#### WHAT TO WORK ON:
Can you restate the records below word for word?

#### Excerpts from a dataset:
'''
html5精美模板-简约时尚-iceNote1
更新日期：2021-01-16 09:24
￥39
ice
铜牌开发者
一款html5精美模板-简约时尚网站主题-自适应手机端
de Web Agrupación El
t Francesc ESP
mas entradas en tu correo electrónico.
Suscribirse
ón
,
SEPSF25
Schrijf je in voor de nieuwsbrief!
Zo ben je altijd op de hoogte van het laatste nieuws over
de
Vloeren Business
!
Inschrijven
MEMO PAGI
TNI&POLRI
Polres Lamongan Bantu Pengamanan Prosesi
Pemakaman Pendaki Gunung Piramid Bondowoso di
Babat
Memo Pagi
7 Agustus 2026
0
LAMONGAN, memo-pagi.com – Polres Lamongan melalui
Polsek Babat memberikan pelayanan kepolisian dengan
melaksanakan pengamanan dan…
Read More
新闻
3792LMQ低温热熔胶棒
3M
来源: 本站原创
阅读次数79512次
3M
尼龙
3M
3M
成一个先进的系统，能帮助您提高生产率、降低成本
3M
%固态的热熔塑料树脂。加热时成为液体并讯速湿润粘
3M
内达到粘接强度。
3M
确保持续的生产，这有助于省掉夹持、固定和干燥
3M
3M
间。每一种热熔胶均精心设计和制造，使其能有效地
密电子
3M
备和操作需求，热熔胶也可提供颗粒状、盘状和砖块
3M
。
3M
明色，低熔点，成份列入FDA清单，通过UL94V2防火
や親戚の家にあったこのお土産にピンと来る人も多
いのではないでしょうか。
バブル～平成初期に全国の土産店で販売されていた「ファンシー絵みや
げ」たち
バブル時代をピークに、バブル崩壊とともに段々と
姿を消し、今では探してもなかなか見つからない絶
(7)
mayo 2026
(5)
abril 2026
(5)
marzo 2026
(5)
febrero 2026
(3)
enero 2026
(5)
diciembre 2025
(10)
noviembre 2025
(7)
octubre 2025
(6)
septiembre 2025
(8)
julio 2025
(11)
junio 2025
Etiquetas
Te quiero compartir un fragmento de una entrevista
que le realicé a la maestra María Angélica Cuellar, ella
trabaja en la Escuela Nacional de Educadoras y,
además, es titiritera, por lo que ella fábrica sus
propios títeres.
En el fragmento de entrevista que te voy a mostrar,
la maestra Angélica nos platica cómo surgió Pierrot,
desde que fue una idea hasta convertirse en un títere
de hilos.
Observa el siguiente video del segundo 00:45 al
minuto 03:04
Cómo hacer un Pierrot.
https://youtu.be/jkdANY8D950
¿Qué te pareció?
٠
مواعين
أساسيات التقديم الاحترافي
'''
#### YOUR RESPONSE:
html5精美模板-简约时尚-iceNote1
更新日期：2021-01-16 09:24
￥39
ice
铜牌开发者
一款html5精美模板-简约时尚网站主题-自适应手机端
de Web Agrupación El
t Francesc ESP
mas entradas en tu correo electrónico.
Suscribirse
ón
,
SEPSF25
Schrijf je in voor de nieuwsbrief!
Zo ben je altijd op de hoogte van het laatste nieuws over
de
Vloeren Business
!
Inschrijven
MEMO PAGI
TNI&POLRI
Polres Lamongan Bantu Pengamanan Prosesi
Pemakaman Pendaki Gunung Piramid Bondowoso di
Babat
Memo Pagi
7 Agustus 2026
0
LAMONGAN, memo-pagi.com – Polres Lamongan melalui
Polsek Babat memberikan pelayanan kepolisian dengan
melaksanakan pengamanan dan…
Read More
新闻
3792LMQ低温热熔胶棒
3M
来源: 本站原创
阅读次数79512次
3M
尼龙
3M
3M
成一个先进的系统，能帮助您提高生产率、降低成本
3M
%固态的热熔塑料树脂。加热时成为液体并讯速湿润粘
3M
内达到粘接强度。
3M
确保持续的生产，这有助于省掉夹持、固定和干燥
3M
3M
间。每一种热熔胶均精心设计和制造，使其能有效地
密电子
3M
备和操作需求，热熔胶也可提供颗粒状、盘状和砖块
3M
。
3M
明色，低熔点，成份列入FDA清单，通过UL94V2防火
や親戚の家にあったこのお土産にピンと来る人も多
いのではないでしょうか。
バブル～平成初期に全国の土産店で販売されていた「ファンシー絵みや
げ」たち
バブル時代をピークに、バブル崩壊とともに段々と
姿を消し、今では探してもなかなか見つからない絶
(7)
mayo 2026
(5)
abril 2026
(5)
marzo 2026
(5)
febrero 2026
(3)
enero 2026
(5)
diciembre 2025
(10)
noviembre 2025
(7)
octubre 2025
(6)
septiembre 2025
(8)
julio 2025
(11)
junio 2025
Etiquetas
Te quiero compartir un fragmento de una entrevista
que le realicé a la maestra María Angélica Cuellar, ella
trabaja en la Escuela Nacional de Educadoras y,
además, es titiritera, por lo que ella fábrica sus
propios títeres.
En el fragmento de entrevista que te voy a mostrar,
la maestra Angélica nos platica cómo surgió Pierrot,
desde que fue una idea hasta convertirse en un títere
de hilos.
Observa el siguiente video del segundo 00:45 al
minuto 03:04
Cómo hacer un Pierrot.
https://youtu.be/jkdANY8D950
¿Qué te pareció?
٠
مواعين
أساسيات التقديم الاحترافي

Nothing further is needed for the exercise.